> **Exercise prompt**:
Write out the records in full, exactly as given, but without the images.

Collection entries
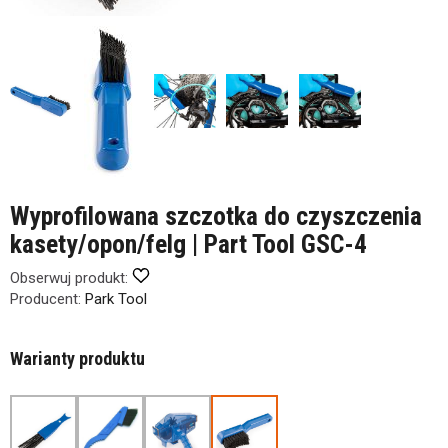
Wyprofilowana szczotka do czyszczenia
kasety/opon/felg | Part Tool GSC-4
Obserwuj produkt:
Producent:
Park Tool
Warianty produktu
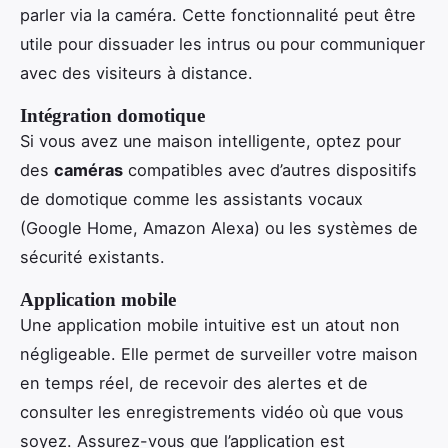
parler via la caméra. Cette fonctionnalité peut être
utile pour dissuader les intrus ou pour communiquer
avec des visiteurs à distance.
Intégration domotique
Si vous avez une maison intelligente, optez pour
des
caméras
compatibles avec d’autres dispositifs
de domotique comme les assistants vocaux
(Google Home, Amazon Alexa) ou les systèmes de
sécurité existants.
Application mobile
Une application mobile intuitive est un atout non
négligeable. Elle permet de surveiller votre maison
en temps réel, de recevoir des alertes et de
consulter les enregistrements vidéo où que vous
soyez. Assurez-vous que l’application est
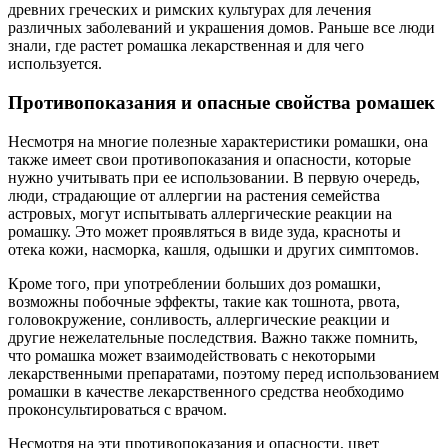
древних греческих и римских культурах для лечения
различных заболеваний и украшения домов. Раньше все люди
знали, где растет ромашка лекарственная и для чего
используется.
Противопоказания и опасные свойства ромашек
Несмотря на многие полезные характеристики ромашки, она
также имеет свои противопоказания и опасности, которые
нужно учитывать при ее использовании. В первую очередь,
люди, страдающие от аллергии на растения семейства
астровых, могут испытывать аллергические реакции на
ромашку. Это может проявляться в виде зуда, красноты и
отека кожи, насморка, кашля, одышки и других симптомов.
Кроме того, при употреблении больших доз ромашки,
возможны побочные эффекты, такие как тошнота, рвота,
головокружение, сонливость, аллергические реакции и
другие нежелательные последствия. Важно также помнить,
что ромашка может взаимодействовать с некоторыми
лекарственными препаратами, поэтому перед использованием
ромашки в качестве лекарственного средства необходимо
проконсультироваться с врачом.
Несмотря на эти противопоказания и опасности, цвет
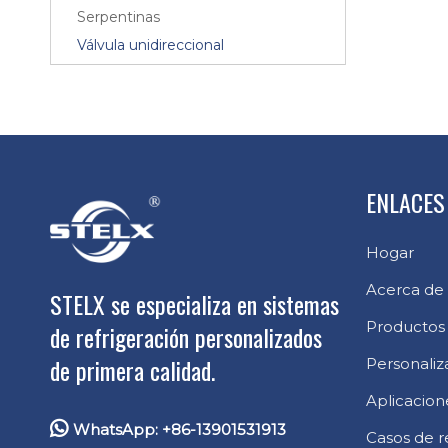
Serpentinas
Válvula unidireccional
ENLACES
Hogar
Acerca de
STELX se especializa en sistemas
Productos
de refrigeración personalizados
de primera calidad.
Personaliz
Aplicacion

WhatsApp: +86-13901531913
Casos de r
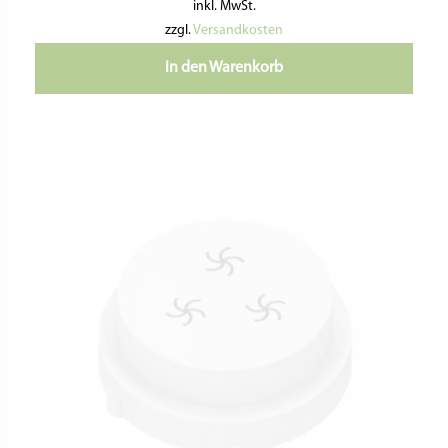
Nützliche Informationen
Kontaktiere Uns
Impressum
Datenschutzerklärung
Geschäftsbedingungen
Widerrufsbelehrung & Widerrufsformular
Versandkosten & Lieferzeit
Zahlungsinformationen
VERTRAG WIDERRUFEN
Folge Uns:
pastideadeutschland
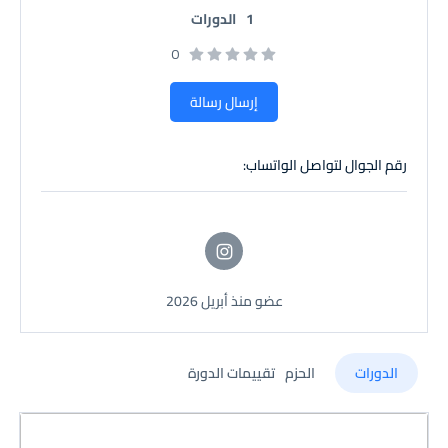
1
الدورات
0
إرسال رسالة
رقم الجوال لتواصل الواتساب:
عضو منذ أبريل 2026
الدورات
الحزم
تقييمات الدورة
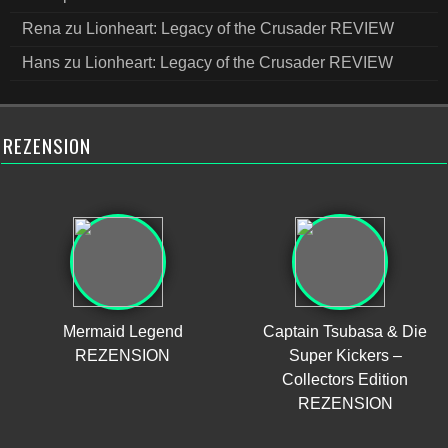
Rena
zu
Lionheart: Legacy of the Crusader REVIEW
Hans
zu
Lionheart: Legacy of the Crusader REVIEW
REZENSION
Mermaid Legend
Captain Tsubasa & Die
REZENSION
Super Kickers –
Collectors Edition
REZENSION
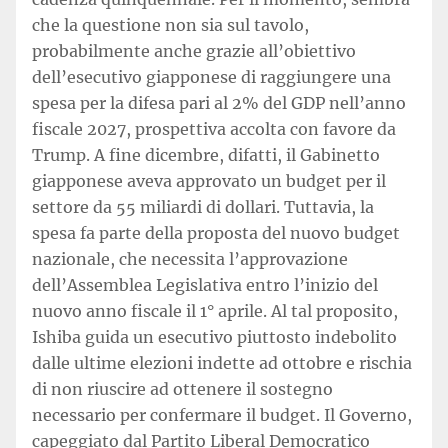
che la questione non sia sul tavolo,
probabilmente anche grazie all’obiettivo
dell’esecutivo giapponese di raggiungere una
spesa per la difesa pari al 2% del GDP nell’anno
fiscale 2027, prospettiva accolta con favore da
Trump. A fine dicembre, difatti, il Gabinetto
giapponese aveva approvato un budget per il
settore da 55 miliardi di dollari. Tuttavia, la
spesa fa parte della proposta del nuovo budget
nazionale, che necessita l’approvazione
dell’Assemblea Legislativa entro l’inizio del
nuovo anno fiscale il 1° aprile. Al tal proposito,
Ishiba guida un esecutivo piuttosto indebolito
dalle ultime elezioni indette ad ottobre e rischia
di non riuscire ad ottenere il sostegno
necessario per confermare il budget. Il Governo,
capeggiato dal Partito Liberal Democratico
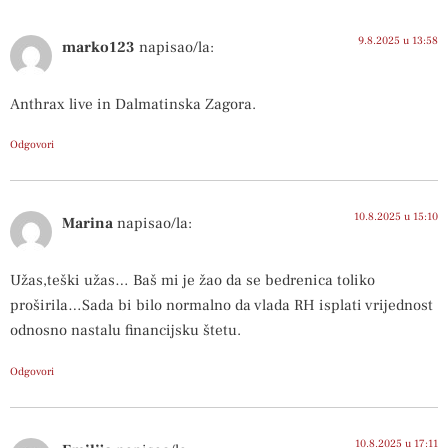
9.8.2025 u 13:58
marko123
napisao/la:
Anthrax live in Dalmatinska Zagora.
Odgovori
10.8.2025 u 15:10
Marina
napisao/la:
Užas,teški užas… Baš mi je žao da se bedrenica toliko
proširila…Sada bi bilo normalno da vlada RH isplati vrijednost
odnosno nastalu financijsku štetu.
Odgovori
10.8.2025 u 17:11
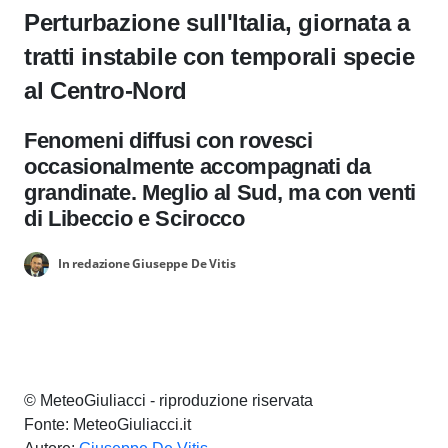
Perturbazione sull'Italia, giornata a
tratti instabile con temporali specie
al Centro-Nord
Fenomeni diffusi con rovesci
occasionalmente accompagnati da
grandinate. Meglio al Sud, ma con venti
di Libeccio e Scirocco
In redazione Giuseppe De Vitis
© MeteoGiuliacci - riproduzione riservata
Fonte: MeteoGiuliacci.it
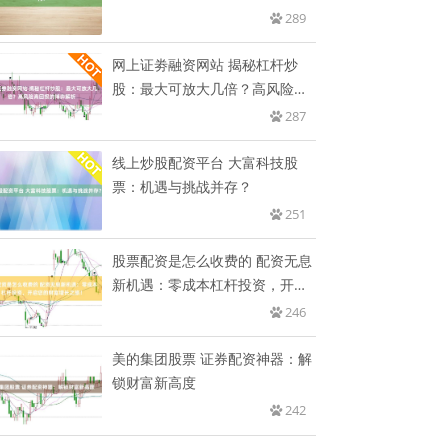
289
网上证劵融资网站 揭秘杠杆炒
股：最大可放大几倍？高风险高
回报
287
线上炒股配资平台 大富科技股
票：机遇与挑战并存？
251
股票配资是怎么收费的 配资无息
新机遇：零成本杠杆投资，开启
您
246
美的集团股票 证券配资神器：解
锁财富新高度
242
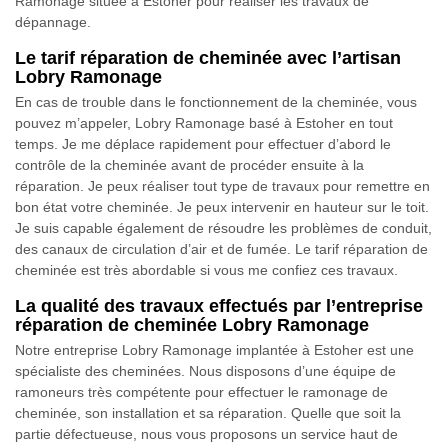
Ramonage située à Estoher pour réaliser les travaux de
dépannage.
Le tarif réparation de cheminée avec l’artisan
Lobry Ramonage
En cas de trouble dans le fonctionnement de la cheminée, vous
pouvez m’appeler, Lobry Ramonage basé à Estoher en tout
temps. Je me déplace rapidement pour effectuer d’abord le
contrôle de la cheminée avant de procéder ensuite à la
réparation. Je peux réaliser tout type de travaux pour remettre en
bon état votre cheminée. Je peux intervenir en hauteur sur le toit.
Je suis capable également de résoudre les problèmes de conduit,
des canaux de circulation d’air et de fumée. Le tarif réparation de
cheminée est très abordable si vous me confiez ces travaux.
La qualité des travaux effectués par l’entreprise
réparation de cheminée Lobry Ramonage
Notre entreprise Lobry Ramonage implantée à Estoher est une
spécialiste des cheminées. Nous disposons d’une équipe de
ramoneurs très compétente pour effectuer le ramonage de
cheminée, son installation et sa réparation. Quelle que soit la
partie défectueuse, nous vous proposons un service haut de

> **Result below**:
Wyprofilowana szczotka do czyszczenia
kasety/opon/felg | Part Tool GSC-4
Obserwuj produkt:
Producent:
Park Tool
Warianty produktu
parler via la caméra. Cette fonctionnalité peut être
utile pour dissuader les intrus ou pour communiquer
avec des visiteurs à distance.
Intégration domotique
Si vous avez une maison intelligente, optez pour
des
caméras
compatibles avec d’autres dispositifs
de domotique comme les assistants vocaux
(Google Home, Amazon Alexa) ou les systèmes de
sécurité existants.
Application mobile
Une application mobile intuitive est un atout non
négligeable. Elle permet de surveiller votre maison
en temps réel, de recevoir des alertes et de
consulter les enregistrements vidéo où que vous
soyez. Assurez-vous que l’application est
древних греческих и римских культурах для лечения
различных заболеваний и украшения домов. Раньше все люди
знали, где растет ромашка лекарственная и для чего
используется.
Противопоказания и опасные свойства ромашек
Несмотря на многие полезные характеристики ромашки, она
также имеет свои противопоказания и опасности, которые
нужно учитывать при ее использовании. В первую очередь,
люди, страдающие от аллергии на растения семейства
астровых, могут испытывать аллергические реакции на
ромашку. Это может проявляться в виде зуда, красноты и
отека кожи, насморка, кашля, одышки и других симптомов.
Кроме того, при употреблении больших доз ромашки,
возможны побочные эффекты, такие как тошнота, рвота,
головокружение, сонливость, аллергические реакции и
другие нежелательные последствия. Важно также помнить,
что ромашка может взаимодействовать с некоторыми
лекарственными препаратами, поэтому перед использованием
ромашки в качестве лекарственного средства необходимо
проконсультироваться с врачом.
Несмотря на эти противопоказания и опасности, цвет
Serpentinas
Válvula unidireccional
ENLACES
Hogar
Acerca de
STELX se especializa en sistemas
Productos
de refrigeración personalizados
de primera calidad.
Personaliz
Aplicacion

WhatsApp: +86-13901531913
Casos de r
Nützliche Informationen
Kontaktiere Uns
Impressum
Datenschutzerklärung
Geschäftsbedingungen
Widerrufsbelehrung & Widerrufsformular
Versandkosten & Lieferzeit
Zahlungsinformationen
VERTRAG WIDERRUFEN
Folge Uns:
pastideadeutschland
1
الدورات
0
إرسال رسالة
رقم الجوال لتواصل الواتساب:
عضو منذ أبريل 2026
الدورات
الحزم
تقييمات الدورة
Rena
zu
Lionheart: Legacy of the Crusader REVIEW
Hans
zu
Lionheart: Legacy of the Crusader REVIEW
REZENSION
Mermaid Legend
Captain Tsubasa & Die
REZENSION
Super Kickers –
Collectors Edition
REZENSION
che la questione non sia sul tavolo,
probabilmente anche grazie all’obiettivo
dell’esecutivo giapponese di raggiungere una
spesa per la difesa pari al 2% del GDP nell’anno
fiscale 2027, prospettiva accolta con favore da
Trump. A fine dicembre, difatti, il Gabinetto
giapponese aveva approvato un budget per il
settore da 55 miliardi di dollari. Tuttavia, la
spesa fa parte della proposta del nuovo budget
nazionale, che necessita l’approvazione
dell’Assemblea Legislativa entro l’inizio del
nuovo anno fiscale il 1° aprile. Al tal proposito,
Ishiba guida un esecutivo piuttosto indebolito
dalle ultime elezioni indette ad ottobre e rischia
di non riuscire ad ottenere il sostegno
necessario per confermare il budget. Il Governo,
capeggiato dal Partito Liberal Democratico
9.8.2025 u 13:58
marko123
napisao/la:
Anthrax live in Dalmatinska Zagora.
Odgovori
10.8.2025 u 15:10
Marina
napisao/la:
Užas,teški užas… Baš mi je žao da se bedrenica toliko
proširila…Sada bi bilo normalno da vlada RH isplati vrijednost
odnosno nastalu financijsku štetu.
Odgovori
10.8.2025 u 17:11
Perturbazione sull'Italia, giornata a
tratti instabile con temporali specie
al Centro-Nord
Fenomeni diffusi con rovesci
occasionalmente accompagnati da
grandinate. Meglio al Sud, ma con venti
di Libeccio e Scirocco
In redazione Giuseppe De Vitis
© MeteoGiuliacci - riproduzione riservata
Fonte: MeteoGiuliacci.it
289
网上证劵融资网站 揭秘杠杆炒
股：最大可放大几倍？高风险高
回报
287
线上炒股配资平台 大富科技股
票：机遇与挑战并存？
251
股票配资是怎么收费的 配资无息
新机遇：零成本杠杆投资，开启
您
246
美的集团股票 证券配资神器：解
锁财富新高度
242
Ramonage située à Estoher pour réaliser les travaux de
dépannage.
Le tarif réparation de cheminée avec l’artisan
Lobry Ramonage
En cas de trouble dans le fonctionnement de la cheminée, vous
pouvez m’appeler, Lobry Ramonage basé à Estoher en tout
temps. Je me déplace rapidement pour effectuer d’abord le
contrôle de la cheminée avant de procéder ensuite à la
réparation. Je peux réaliser tout type de travaux pour remettre en
bon état votre cheminée. Je peux intervenir en hauteur sur le toit.
Je suis capable également de résoudre les problèmes de conduit,
des canaux de circulation d’air et de fumée. Le tarif réparation de
cheminée est très abordable si vous me confiez ces travaux.
La qualité des travaux effectués par l’entreprise
réparation de cheminée Lobry Ramonage
Notre entreprise Lobry Ramonage implantée à Estoher est une
spécialiste des cheminées. Nous disposons d’une équipe de
ramoneurs très compétente pour effectuer le ramonage de
cheminée, son installation et sa réparation. Quelle que soit la
partie défectueuse, nous vous proposons un service haut de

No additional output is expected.